Painful Bilateral Madelung Deformity (uncommon)

Conservative management consists of wrist splints and supports during periods of increased discomfort and the use of ergonomic devices such as ergonomic computer keyboards. These measures may reduce wrist discomfort but do not alter the natural history of the deformity [Fagg 1988, Schmidt-Rohlfing et al 2001].

Different operative procedures have been attempted to decrease pain and restore wrist function [Anton et al 1938]. Although Anton et al did not recommend operating until skeletal maturity because of concern that surgery at an early age may result in further deformity, Vickers & Nielsen [1992] and Schmidt-Rohlfing et al [2001] reported encouraging results from prophylactic physiolysis of the ulnar (lateral) aspect of the distal radius and excision of the Vickers ligament (an abnormal fibroelastic ligament that runs from the lunate to the ulna aspect of the distal radius) during mid-to-late childhood. Their rationale for early intervention is to alter the natural history of the deformity by excising the area of dyschondrosteosis in the distal radius, thus restoring growth in the distal radius [Vickers & Nielsen 1992]. They reported decreased pain, increased function, and a reduction in wrist deformity following surgery over a period of 15 months to 12 years of follow up. They also speculate that MRI may allow for the early detection and subsequent removal of the Vickers ligament, which may play a central role in the development of Madelung deformity [Vickers & Nielsen 1992]. Similar results have been reported by Carter & Ezaki [2000] when a dome osteotomy of the radial metaphysis is combined with release of the Vickers ligament [Carter & Ezaki 2000].

Surveillance

The growth of a child with SHOX deficiency should be monitored every six months.

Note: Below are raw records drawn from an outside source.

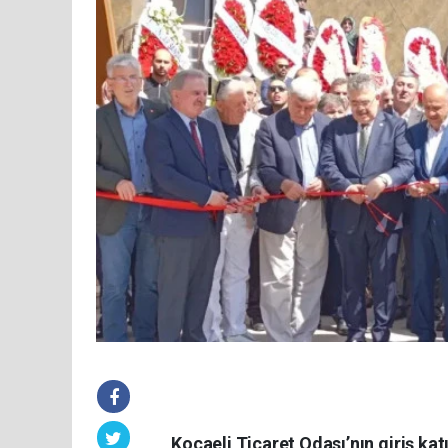
Kocaeli Ticaret Odası’nın giriş ka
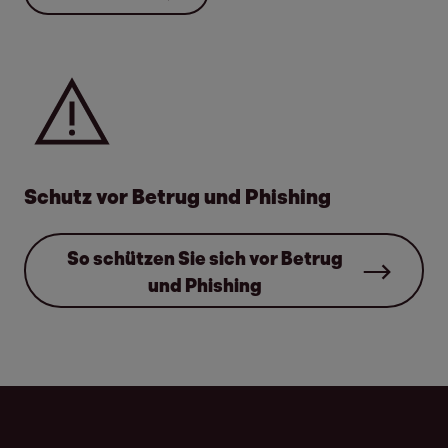
Schreiben Sie uns eine E-
Mail
Schutz vor Betrug und Phishing
So schützen Sie sich vor Betrug
und Phishing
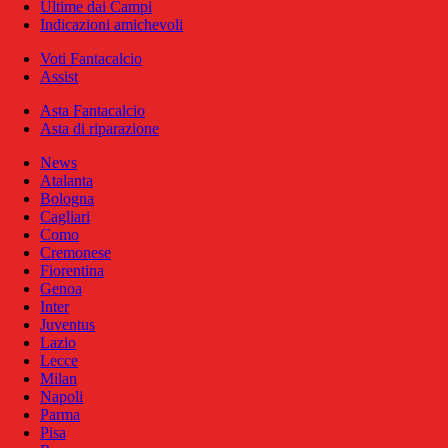
Ultime dai Campi
Indicazioni amichevoli
Voti Fantacalcio
Assist
Asta Fantacalcio
Asta di riparazione
News
Atalanta
Bologna
Cagliari
Como
Cremonese
Fiorentina
Genoa
Inter
Juventus
Lazio
Lecce
Milan
Napoli
Parma
Pisa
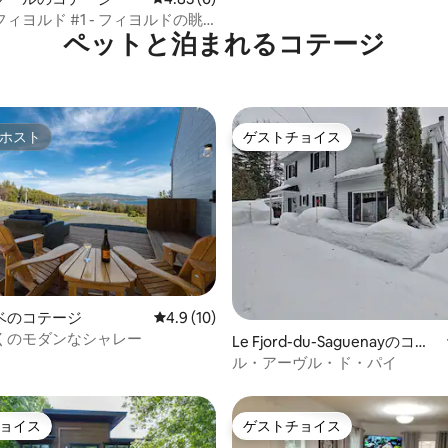
ィヨルド #1 - フィヨルドの眺
ペットと泊まれるコテージ
を備えたシャレー
ホスト
ゲストチョイス
ホスト
ゲストチョイス
ベのコテージ
レビュー10件、5つ星中4.9つ星の平均評価
4.9 (10)
くのモダンなシャレー
4.94つ星の平均評価
Le Fjord-du-Saguenayのコテ
ージ
ル・アーヴル・ド・パイ
ョイス
ゲストチョイス
ョイス
ゲストチョイス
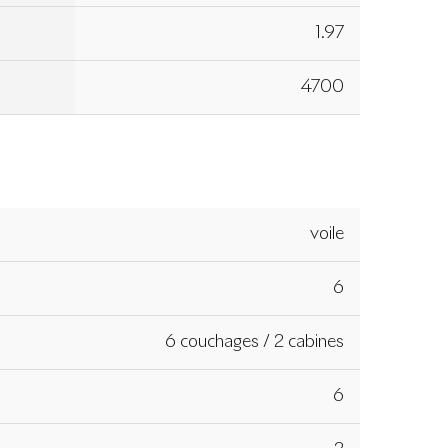
1.97
4700
voile
6
6 couchages / 2 cabines
6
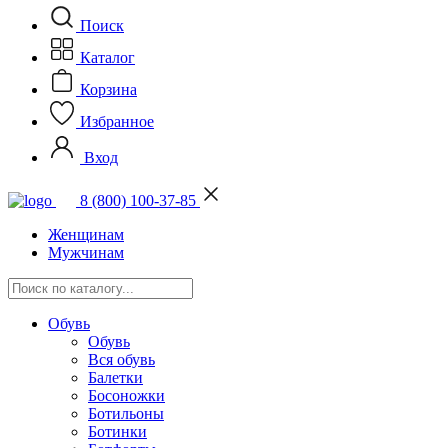
Поиск
Каталог
Корзина
Избранное
Вход
8 (800) 100-37-85
Женщинам
Мужчинам
Обувь
Обувь
Вся обувь
Балетки
Босоножки
Ботильоны
Ботинки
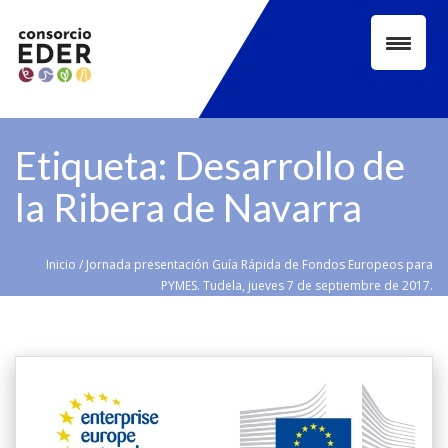
Skip
to
content
Etiqueta:
Desarrollo de
la Ribera de Navarra
Inicio
/
Jornada presentación Guía Rápida de Fondos Europeos para
PYMES. Tudela, jueves 7 de septiembre de 2017.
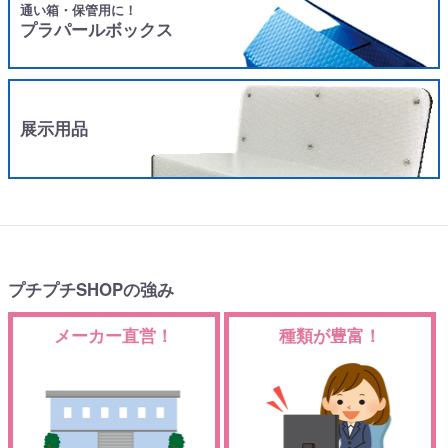
通い箱・保管用に！
プラパールボックス
展示用品
プチプチSHOPの強み
メーカー直営！
種類が豊富！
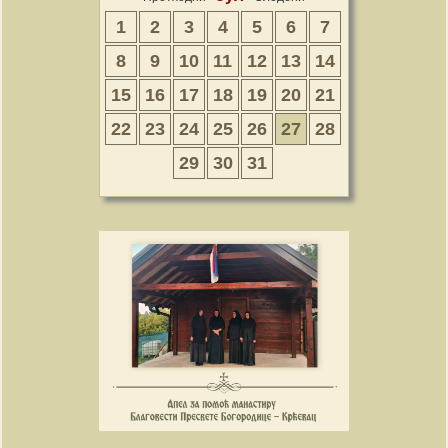
1
2
3
4
5
6
7
8
9
10
11
12
13
14
15
16
17
18
19
20
21
22
23
24
25
26
27
28
29
30
31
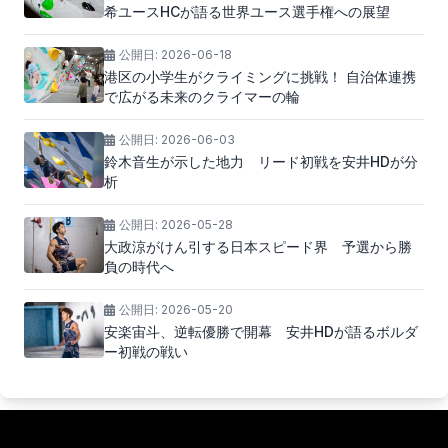
希ユースHCが語る世界ユース選手権への展望
公開日:
2026-06-18
港区の小学生がクライミングに挑戦！ 自治体連携
で広がる未来のクライマーの輪
公開日:
2026-06-03
鈴木音生が示した地力 リード初戦を安井HDが分
析
公開日:
2026-05-28
大政涼がけん引する日本スピード界 予選から勝
負の時代へ
公開日:
2026-05-20
安楽宙斗、逆転優勝で開幕 安井HDが語るボルダ
ー初戦の戦い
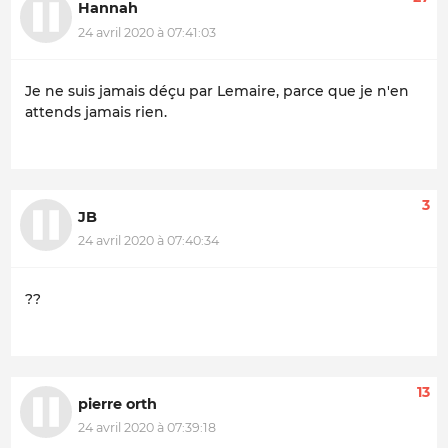
Hannah
24 avril 2020 à 07:41:03
Je ne suis jamais déçu par Lemaire, parce que je n'en
attends jamais rien.
3
JB
24 avril 2020 à 07:40:34
??
13
pierre orth
24 avril 2020 à 07:39:18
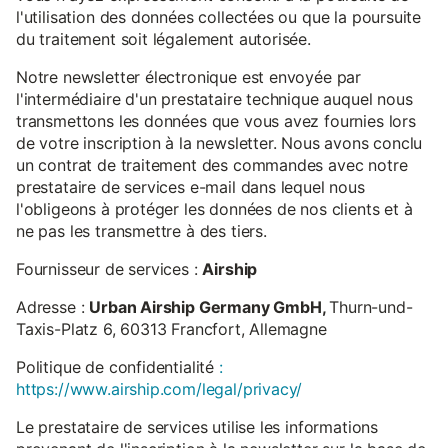
l'utilisation des données collectées ou que la poursuite
du traitement soit légalement autorisée.
Notre newsletter électronique est envoyée par
l'intermédiaire d'un prestataire technique auquel nous
transmettons les données que vous avez fournies lors
de votre inscription à la newsletter. Nous avons conclu
un contrat de traitement des commandes avec notre
prestataire de services e-mail dans lequel nous
l'obligeons à protéger les données de nos clients et à
ne pas les transmettre à des tiers.
Fournisseur de services :
Airship
Adresse :
Urban Airship Germany GmbH,
Thurn-und-
Taxis-Platz 6, 60313 Francfort, Allemagne
Politique de confidentialité
:
https://www.airship.com/legal/privacy/
Le prestataire de services utilise les informations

In case of growth failure or short stature, treatment with recombinant human growth hormone is an option to increase growth rate and adult height; consultation with a pediatric endocrinologist is recommended.

Agents/Circumstances to Avoid

If Madelung deformity is associated with discomfort, physical activities such as lifting, gripping, writing, typing, and sports that strain the wrist should be limited and ergonomic aids sought [Fagg 1988].

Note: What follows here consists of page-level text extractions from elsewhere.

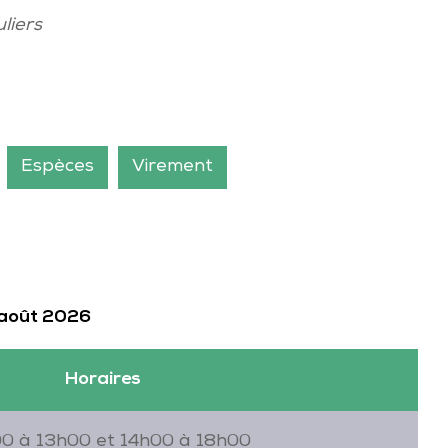
liers
Espèces
Virement
 août 2026
Horaires
0 à 13h00 et 14h00 à 18h00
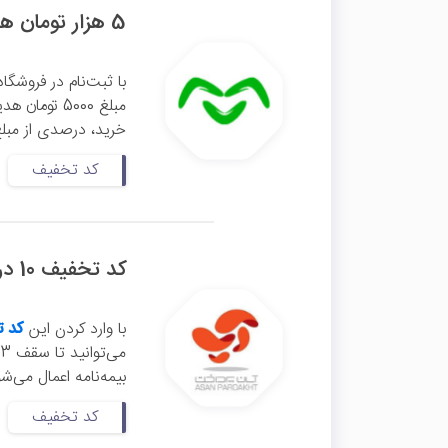
5 هزار تومان هدیه ثبت‌نام با کد معرف اومو
با ثبت‌نام در فروشگا
مبلغ 5000 ت
خرید، درصدی از مبلغ
کد تخفیف
کد تخفیف 10 درصدی بیمه بدنه آپ
با وارد کردن این
کد ت
می‌توانید تا سقف 3 میلیون تومان تخفیف بگیرید. این
بیمه‌نامه اعمال می‌ش
کد تخفیف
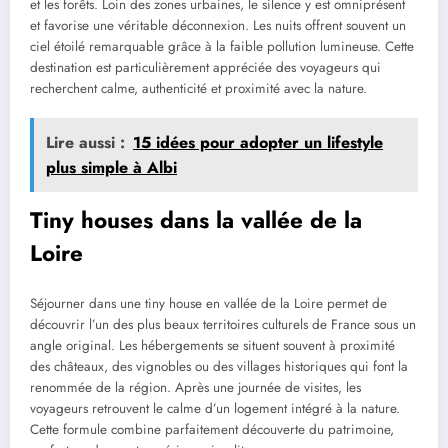
et les forêts. Loin des zones urbaines, le silence y est omniprésent
et favorise une véritable déconnexion. Les nuits offrent souvent un
ciel étoilé remarquable grâce à la faible pollution lumineuse. Cette
destination est particulièrement appréciée des voyageurs qui
recherchent calme, authenticité et proximité avec la nature.
Lire aussi :
15 idées pour adopter un lifestyle
plus simple à Albi
Tiny houses dans la vallée de la
Loire
Séjourner dans une tiny house en vallée de la Loire permet de
découvrir l’un des plus beaux territoires culturels de France sous un
angle original. Les hébergements se situent souvent à proximité
des châteaux, des vignobles ou des villages historiques qui font la
renommée de la région. Après une journée de visites, les
voyageurs retrouvent le calme d’un logement intégré à la nature.
Cette formule combine parfaitement découverte du patrimoine,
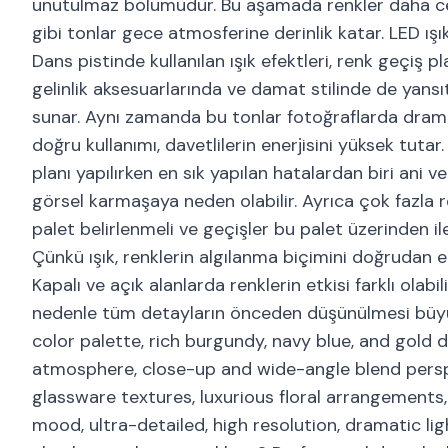
unutulmaz bölümüdür. Bu aşamada renkler daha cesur
gibi tonlar gece atmosferine derinlik katar. LED ışı
Dans pistinde kullanılan ışık efektleri, renk geçiş 
gelinlik aksesuarlarında ve damat stilinde de yansıtıl
sunar. Aynı zamanda bu tonlar fotoğraflarda dramat
doğru kullanımı, davetlilerin enerjisini yüksek tuta
planı yapılırken en sık yapılan hatalardan biri ani 
görsel karmaşaya neden olabilir. Ayrıca çok fazla 
palet belirlenmeli ve geçişler bu palet üzerinden il
Çünkü ışık, renklerin algılanma biçimini doğrudan et
Kapalı ve açık alanlarda renklerin etkisi farklı olab
nedenle tüm detayların önceden düşünülmesi büyü
color palette, rich burgundy, navy blue, and gold
atmosphere, close-up and wide-angle blend persp
glassware textures, luxurious floral arrangements,
mood, ultra-detailed, high resolution, dramatic li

Evaluation of Relatives at Risk

It is appropriate to clarify the genetic status of the sibs of an affected individual in order to identify as early as possible those who would also benefit from recombinant human growth hormone (rhGH) treatment.

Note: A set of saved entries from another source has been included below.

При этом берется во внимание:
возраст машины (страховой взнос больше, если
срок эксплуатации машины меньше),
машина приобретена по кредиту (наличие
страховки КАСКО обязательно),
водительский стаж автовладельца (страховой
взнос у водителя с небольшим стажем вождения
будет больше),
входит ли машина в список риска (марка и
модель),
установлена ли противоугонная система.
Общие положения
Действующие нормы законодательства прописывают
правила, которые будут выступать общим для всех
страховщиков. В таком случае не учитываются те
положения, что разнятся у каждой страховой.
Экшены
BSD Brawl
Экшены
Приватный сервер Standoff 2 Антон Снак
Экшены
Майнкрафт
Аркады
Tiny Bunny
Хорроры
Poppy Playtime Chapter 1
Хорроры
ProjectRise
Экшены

See Genetic Counseling for issues related to testing of at-risk relatives for genetic counseling purposes.

Therapies Under Investigation

Search ClinicalTrials.gov in the US and EU Clinical Trials Register in Europe for access to information on clinical studies for a wide range of diseases and conditions. Note: There may not be clinical trials for this disorder.